Bu benzerliğin yanında suçlu palyaçomuzu vazgeçilmez kılan unsurlardan bir diğeri de yine Batman’le dinamiğinde saklı: Onların çatışması iyi ve kötünün demirlediği düşüncelerin ötesine açılıyor. Salt fiziksel mücadelelerle değil, arka planda dünya görüşleriyle de çatışıyorlar. Batman adaletin ve düzenin savunucusu. O, değerlerine ters olduğu için fazlasıyla kolay olacağı halde, bazen yapmaması eleştirildiği halde suçluları öldürmüyor. Hayatın potansiyeline saygı duyuyor, özgür iradenin önünü açıyor. Belki Gotham için bir sembol yaratırken kısa vadede uğradığı zararı arttırıyor olsa da.
Joker ise kaosun yaşamın çekirdeği olduğuna, onu boğan erdem maskelerinden arındırmak gerektiğine inanıyor.
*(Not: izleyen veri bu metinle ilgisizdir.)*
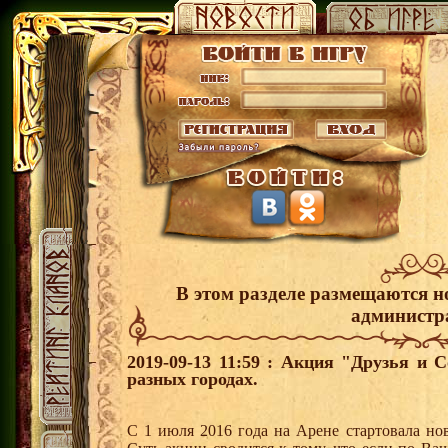
В этом разделе размещаются н
администр
2019-09-13 11:59 : Акция "Друзья и 
разных городах.
С 1 июля 2016 года на Арене стартовала но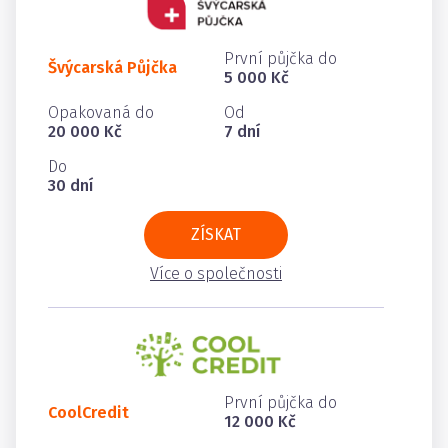
První půjčka do
Švýcarská Půjčka
5 000 Kč
Opakovaná do
Od
20 000 Kč
7 dní
Do
30 dní
ZÍSKAT
Více o společnosti
První půjčka do
CoolCredit
12 000 Kč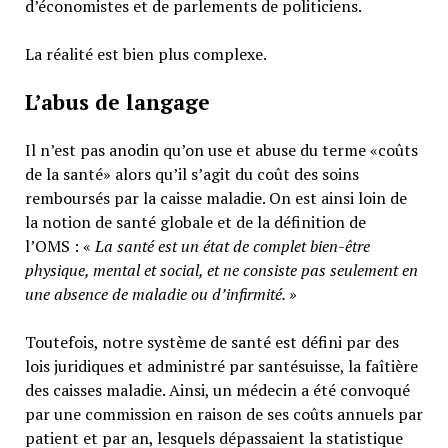
d’économistes et de parlements de politiciens.
La réalité est bien plus complexe.
L’abus de langage
Il n’est pas anodin qu’on use et abuse du terme «coûts
de la santé» alors qu’il s’agit du coût des soins
remboursés par la caisse maladie. On est ainsi loin de
la notion de santé globale et de la définition de
l’OMS : «
La santé est un
état de complet bien-être
physique, mental et social,
et ne consiste pas seulement en
une absence de maladie ou d’infirmité.
»
Toutefois, notre système de santé est défini par des
lois juridiques et administré par santésuisse, la faîtière
des caisses maladie. Ainsi, un médecin a été convoqué
par une commission en raison de ses coûts annuels par
patient et par an, lesquels dépassaient la statistique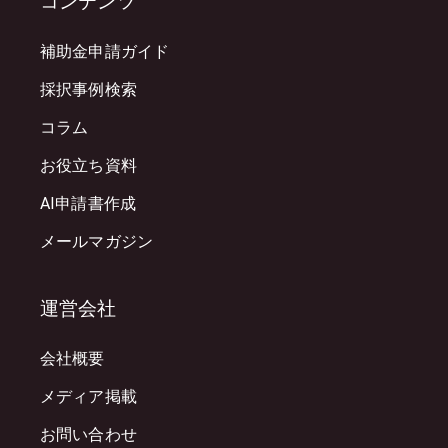
コンテンツ
補助金申請ガイド
採択事例検索
コラム
お役立ち資料
AI申請書作成
メールマガジン
運営会社
会社概要
メディア掲載
お問い合わせ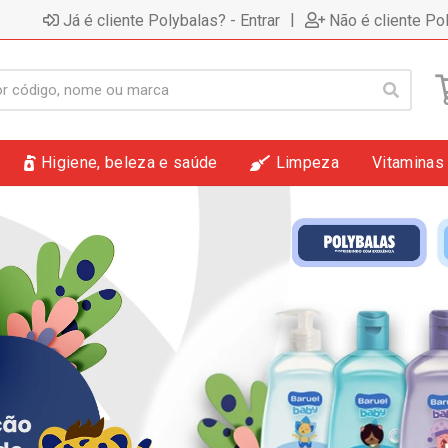
|
Já é cliente Polybalas? - Entrar
Não é cliente Po
Higiene, beleza e saúde
Limpeza
Vitaminas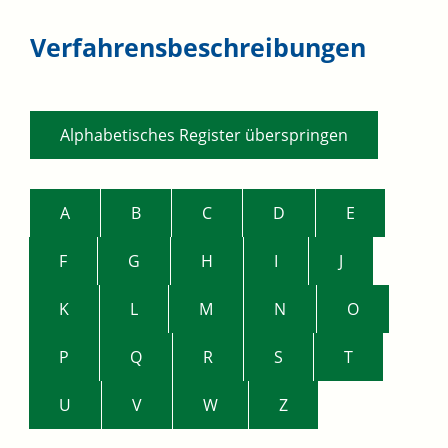
Verfahrensbeschreibungen
Alphabetisches Register überspringen
A
B
C
D
E
F
G
H
I
J
K
L
M
N
O
P
Q
R
S
T
U
V
W
Z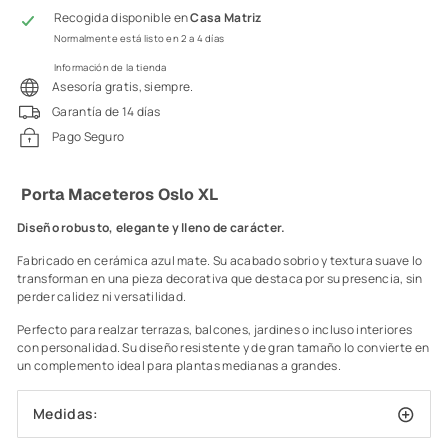
Recogida disponible en
Casa Matriz
Normalmente está listo en 2 a 4 días
Información de la tienda
Asesoría gratis, siempre.
Garantía de 14 días
Pago Seguro
Porta Maceteros Oslo XL
Diseño robusto, elegante y lleno de carácter.
Fabricado en cerámica azul mate. Su acabado sobrio y textura suave lo
transforman en una pieza decorativa que destaca por su presencia, sin
perder calidez ni versatilidad.
Perfecto para realzar terrazas, balcones, jardines o incluso interiores
con personalidad. Su diseño resistente y de gran tamaño lo convierte en
un complemento ideal para plantas medianas a grandes.
Medidas: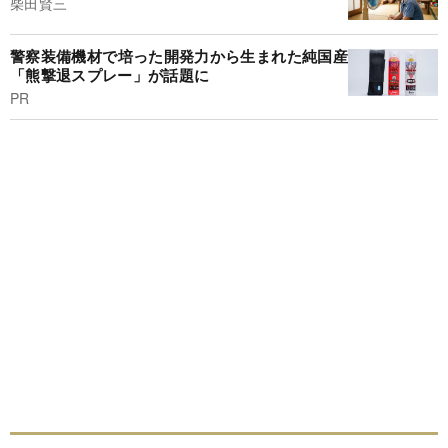
柴田賢三
警察装備機材で培った開発力から生まれた純国産
「熊撃退スプレー」が話題に
PR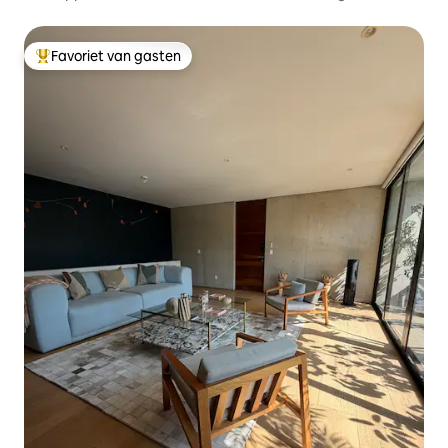
Favoriet van gasten
Topfavoriet van gasten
Vahşiliğe hak veriyor, sıkıcı gördüğü her şeye küçümseyici kahkahalar atıyor. Nihilizminden kuvvetlenen anarşinin emrinde; önüne çıkan domino taşlarını devirmekten sakınmıyor. Dünyadaki kurallar anlamsız, her şey koca bir hiçlikten ibaretse ateşe benzinle yaklaşmaktan neden çekinsin?
Son bağımlılık sebebini de eylemlerine sürpriz faktörü kazandıran deliliği olarak görüyorum. Joker’in deliliği, çizgi roman koşullarına özel bir adaptasyon. Yakalandığında Arkham Asylum koğuşuna konulsa da net bir psikotik bozukluk tanımı koymak zor ona. Sanrıları, olay örgüsünün sınırlarına çekili elektrik hatlarına benziyor daha çok. Onu gözümüzde büyüten biraz da, yanlış bir adımla kimin akıma kapılıp gideceğinin tehlikesi.
Ekimde vizyona girecek olan Joker: Folie a Deux filminin adından belli olduğu gibi, Harley Quinn psikozlarına kapılan en yakın kişi. İkilinin Gotham’ı ne kadar raydan çıkaracağını izleyeceğiz büyük ihtimalle. Ve bu son cümleyle birlikte de benden yana tespitler bitti, tamamdır, kazalı belalı tuzaklara kapılmadan güvenli çıkışa ulaştık. Sıra sizde artık, yorumlara beklerim, kaos teorisini kişileştiren adamı siz neden vazgeçilmez buluyorsunuz?